(8) The Conversion of Saul
The church in Jerusalem entered a time of trial after Stephen’s death, but what do you think was happening elsewhere? Were there believers outside Jerusalem? Were there believers outside Israel? Were there believers outside Judaism even?
Today we’re going to look at one rather strident unbeliever, and a miracle that, at least in some people’s eyes, surpassed all the healings performed by apostles to date. Before reading on, what do we remember of Saul’s story? Where does his conversion take place—nearer Jerusalem? Nearer Damascus? And where is Damascus anyway?
1. Jerusalem: What do we know about Saul, prior to his conversion?
a. Read Acts 7:58. Is it significant that Saul does not take part in the stoning of Stephen?
b. Read Acts 8:3. How is Saul’s behavior different from stoning someone? What does this tell us about Saul?
c. Read Acts 9:1-2. By this point, Peter and John have traveled through Samaria and returned. In spite of all Saul’s efforts, the faith is spreading. Why does Saul need a letter? And what does he plan to do to any Christians he finds?

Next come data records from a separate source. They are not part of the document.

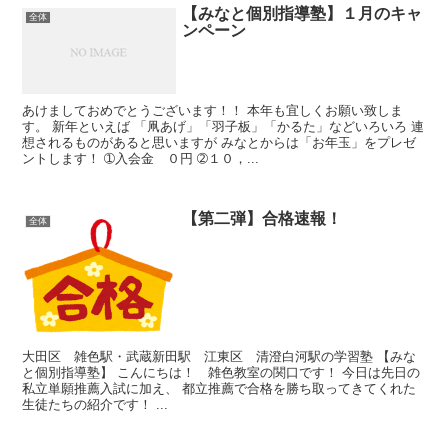
【みなと個別指導塾】１月のキャ
全体
ンペーン
あけましておめでとうございます！！ 本年も宜しくお願い致しま
す。 新年といえば 「凧あげ」「羽子板」「かるた」などいろいろ 連
想されるものがあると思いますが みなとからは「お年玉」をプレゼ
ントします！ ➀入会金 ０円 ➁１０，...
【第二弾】合格速報！
全体
大田区 雑色駅・武蔵新田駅 江東区 清澄白河駅の学習塾 【みな
と個別指導塾】 こんにちは！ 雑色教室の関口です！ 今日は先日の
私立単願推薦入試に加え、 都立推薦で合格を勝ち取ってきてくれた
生徒たちの紹介です！ ...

2. Damascus Road: I’d always imagined Saul still had a long way to travel to get to Damascus. Did you remember that Saul’s conversion took place just outside the city?
a. Read Acts 9:3-9 Where does Jesus appear to Saul?
b. How does Jesus appear to Saul?
c. Where does Saul go after seeing the Lord?
d. What do you suppose he did for three days? Read verse 19
e. Have you ever gone from a mountain-top experience to a period of waiting? What might we learn from waiting on the Lord like this? And how should we spend our times of waiting?
3. Damascus: What do you suppose Ananias was doing before God spoke to him?
a. Read Acts 9:10-16 Did Ananias know trouble was brewing? What might the Christians of Damascus have been thinking at this time?
b. Ananias is told beforehand that he’s going to be an answer to prayer. Have you had experiences where someone is clearly an answer to prayer? What about where you have been greeted as an answer to prayer? How does that make you feel?
c. Read Acts 9:17-19 How does Ananias address Saul? How easily do we view fellow Christians (perhaps ones with different views to our own) as brothers and sisters?
d. What does Saul do after he regains his sight? The next verse starts with immediately, but most traditions assume there was a gap between these events.
4. Damascus Road again: What effect does Saul have on the Christians in Damascus?
a. Read Acts 9:20-22 In what sense could Saul “prove” anything about Jesus? He’s going to become a great logical, well-learned preacher, but what does his witness begin with?
b. How long do you think Saul stayed in Damascus?
c. Read Acts 9:23-25 Have you ever wondered about that basket? (Joshua 2:15 and 1 Samuel 19:12 might involve similar baskets)
d. Isn’t running away a form of cowardice? (Read Matthew 10:23)
5. Jerusalem again: Was Saul accepted, rejected, or both when he returned to Jerusalem?
a. Read Acts 9:26-30 Is it easier to believe in a miracle of healing or a miracle of conversion? And do leopards change their spots?
b. Who is Barnabas? (Read Acts 4:36, 14:14)
c. What dispute might Saul have had with the Hellenists? Why might they want to kill him?
d. Where are Caesarea and Tarsus? And why would Saul go there?
Why do we think Saul came from Tarsus, and what do we know about his family?
1. Acts 22:3 Born in Tarsus, educated in Jerusalem
2. Philippians 3:5 tribe of Benjamin, circumcised, Pharisee
3. Acts 23:16, has a sister and a nephew in Jerusalem
4. Romans 16:13 mother and brother, Rufus, in Rome
5. Romans 16:7 Andronicus and Junia may be relatives in Rome – they were converted before Saul was
6. Acts 18:2-3 tentmaker
How does Saul describe his conversion in later accounts?
1. Galatians 1:13-20 suggests he traveled to Arabia (maybe to Mount Sinai) before preaching in Damascus and escaping to Jerusalem three years later. What is emphasized in this account?
2. 1 Corinthians 15:6-8 What’s emphasized here?
3. Acts 22:6-21 describes his conversion in a speech to people of Jerusalem. What emphasis does Paul give this time? (Acts 22:9 is often translated as not hearing, rather than not understanding. And Acts 9:7 might be sound or voice.)
4. Acts 26:12-18 is a speech given to King Agrippa, a Roman ruler, with a different emphasis again.